Re: China Telecom VPN problems (again)

[Warren Bailey <wbailey () satelliteintelligencegroup com>]

Since when is heavy encryption cool in China? Export restrictions smoke all of the decent crypto options. Secondly, 
anything that is going to happen mpls wise is going to go through MIIT.. You would be shocked how long licenses could 
take. I was the senior engineer on a project that involved in-flight connectivity via satellite, 2 years later and 
there are still no licenses. When I asked the Chinese officials (senior party officials) about an unrestricted pipe 
past the great firewall I was laughed out of the room.. The Chinese exert total control of outbound data on the 
mainland. Even when you get the OK to turn up, they still want a hard feed into their DPI, in our case knowing the 
sites (foreign flagged aircraft) transiting the network were only in their AIRSPACE. China is a cool place, but you 
need to take your patience and checkbook if you want to have any hope in getting what you want.
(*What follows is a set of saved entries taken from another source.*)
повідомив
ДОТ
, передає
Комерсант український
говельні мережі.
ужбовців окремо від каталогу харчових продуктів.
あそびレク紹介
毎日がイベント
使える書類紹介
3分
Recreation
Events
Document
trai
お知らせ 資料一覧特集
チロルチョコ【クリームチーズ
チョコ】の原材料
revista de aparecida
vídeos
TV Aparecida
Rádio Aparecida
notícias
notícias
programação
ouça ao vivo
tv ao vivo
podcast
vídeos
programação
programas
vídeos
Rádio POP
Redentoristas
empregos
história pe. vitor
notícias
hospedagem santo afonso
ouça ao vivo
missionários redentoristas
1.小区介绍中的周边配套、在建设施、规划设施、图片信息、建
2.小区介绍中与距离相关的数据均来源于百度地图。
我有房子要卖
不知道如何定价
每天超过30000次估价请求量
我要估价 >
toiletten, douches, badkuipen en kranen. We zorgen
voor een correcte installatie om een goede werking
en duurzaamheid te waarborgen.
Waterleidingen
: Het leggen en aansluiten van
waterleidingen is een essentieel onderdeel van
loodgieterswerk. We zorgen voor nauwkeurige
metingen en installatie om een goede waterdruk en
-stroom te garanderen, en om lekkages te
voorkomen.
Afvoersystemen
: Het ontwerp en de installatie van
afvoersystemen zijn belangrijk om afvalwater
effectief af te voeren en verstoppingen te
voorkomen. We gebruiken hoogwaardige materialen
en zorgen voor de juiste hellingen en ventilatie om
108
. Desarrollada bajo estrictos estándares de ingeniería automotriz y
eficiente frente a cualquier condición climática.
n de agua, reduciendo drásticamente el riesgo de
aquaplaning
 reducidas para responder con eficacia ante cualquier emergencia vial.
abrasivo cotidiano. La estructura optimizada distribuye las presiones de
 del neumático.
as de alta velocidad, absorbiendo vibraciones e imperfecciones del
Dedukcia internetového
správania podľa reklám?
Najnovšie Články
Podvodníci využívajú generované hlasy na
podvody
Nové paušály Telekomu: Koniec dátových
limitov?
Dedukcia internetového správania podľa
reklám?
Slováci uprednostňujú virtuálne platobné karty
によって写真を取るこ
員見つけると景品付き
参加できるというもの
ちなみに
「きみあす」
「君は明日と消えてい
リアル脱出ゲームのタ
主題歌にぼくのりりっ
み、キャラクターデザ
> From my Galaxy Note II, please excuse any mistakes.


-------- Original message --------
From: Tom Paseka <tom () cloudflare com>
Date: 12/05/2012 11:27 AM (GMT-08:00)
To: Christopher Morrow <morrowc.lists () gmail com>
Cc: Warren Bailey <wbailey () satelliteintelligencegroup com>,nanog () nanog org
Subject: Re: China Telecom VPN problems (again)



On Wed, Dec 5, 2012 at 11:25 AM, Christopher Morrow <morrowc.lists () gmail com<mailto:morrowc.lists () gmail com>> 
wrote:
On Wed, Dec 5, 2012 at 2:19 PM, Tom Paseka <tom () cloudflare com<mailto:tom () cloudflare com>> wrote:
> Its quite easy to get MPLS-VPN connectivity into China (Pacnet, Singtel,
> CPCNet, etc, will offer), but at a price.

mpls != ipsec ... perhaps the OP wants some privacy and authentication and such?

run IPSEC over the MPLS-VPN. It'll be a lot more stable than over public internet.